Todas estas fiestas que he descrito estaban asociadas con el crecimiento
de las plantas y los árboles, la recolección de las frutas y la fertilidad del
ganado. Les habían dado una apariencia cristiana, pero eran más antiguas que el
cristianismo. Sólo la Pascua superponía al ritual de la vegetación una
significación más profunda, ya que el drama que se desarrollaba era signo de
que no sólo resucitarían de nuevo los cereales, sino también el hombre. En
aquella semana Cristo y la Virgen trascendían a Adonis y Deméter. Pero el resto
de nuestros ritos eran paganos y dado que la esencia del paganismo es la
vitalidad, la mayoría finalizaban comiendo y bebiendo y haciendo excursiones al
campo, que eran en realidad fiestas de galanteo. La aldea mostraba una
tolerancia tan pequeña hacia las cosas tristes que mientras que el día de todos
los Santos era la ocasión para bailar, beber vino y asar castañas, el día de
Difuntos, la fiesta de los muertos, se dejaba transcurrir con la única nota de
un candil, o lámpara de aceite, que mantenían encendido durante toda la noche
por cada uno de los muertos de la familia. No se hacían visitas al cementerio,
como en otras partes de España, ni se depositaban coronas en las tumbas. Sólo
el pueblo vivo era real; a los difuntos no se les recordaba mucho tiempo.

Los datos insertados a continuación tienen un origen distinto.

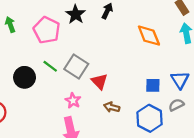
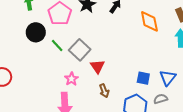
orange diamond: (149, 36) -> (149, 21), moved
black circle: (25, 77) -> (36, 32), moved
brown arrow: (112, 107) -> (104, 91), turned -136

La última fiesta del año era la de Navidad. Todo el mundo iba a la Misa del Gallo o misa de medianoche, y
después permanecía tranquilamente en el hogar. Era el solsticio de invierno. El
único distintivo especial lo constituía la zambomba,
ese desagradable y ruidoso instrumento. Consiste en un trozo de pellejo de
conejo o de cabra atado tensamente a la boca de una maceta rota o de un trozo
de tubo de desagüe: en la piel se inserta una caña y con la mano húmeda se
restriega ésta de arriba abajo, de manera que produce un sonido entre
estridente y quejumbroso. La significación sexual es obvia y, sin duda,
constituía en sus orígenes un ritual mágico para vigorizar el sol poniente. Por
lo general, en Yegen eran jóvenes quienes las tocaban, y cuando había chicas
delante lo hacían con un gusto consciente y entre carcajadas y risitas. Ahora,
en las ciudades, se ha convertido en un juguete infantil.

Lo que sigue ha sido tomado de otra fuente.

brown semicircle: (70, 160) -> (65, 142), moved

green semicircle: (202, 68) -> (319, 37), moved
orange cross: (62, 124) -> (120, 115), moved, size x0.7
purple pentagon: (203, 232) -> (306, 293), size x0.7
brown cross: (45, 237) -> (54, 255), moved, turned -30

Sin embargo, en Cádiar y otras aldeas la Navidad se celebraba al viejo
estilo, con bailes que tenían lugar en el ático de las casas, al anochecer. Se
encendían fuegos y los grupos de chicos y chicas asaban castañas y tocaban la
zambomba y, después, bailaban y cantaban formando círculos, cogidos de la mano.

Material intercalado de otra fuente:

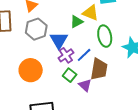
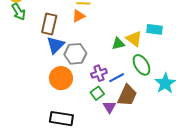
gray hexagon: (36, 29) -> (75, 54), moved
green ellipse: (105, 36) -> (142, 65), turned -35
blue triangle: (59, 40) -> (55, 45), moved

Estos bailes eran conocidos como remelilos
o remolinos. Se volvían a reunir
en la fiesta de la Purificación de la Virgen, el dos de febrero, en la que se
comían rosetas o granos de maíz
tostados, y esto se prolongaba, en las noches en que hacía buen tiempo, hasta
el carnaval. Hubo una época en que también en Yegen se hacían estos bailes,
pero se interrumpieron porque se opinaba que resultaban peligrosos para los
áticos.
Las semanas de la Navidad eran siempre hermosas y soleadas. Las violetas
florecían en los bancales, así como una pequeña planta blanca parecida al
carraspique. El viento permanecía en calma, como siempre. Después, las mujeres
se iban a los bosques de olivos a recoger la última cosecha del año, y poco
tiempo después comenzaban los vientos y las lluvias, que marcaban nuestro
invierno de dos meses. En las calles que corrían por debajo de mi casa florecía
la hiedra, y su olor llegaba hasta mí cada vez que salía a tomar el sol.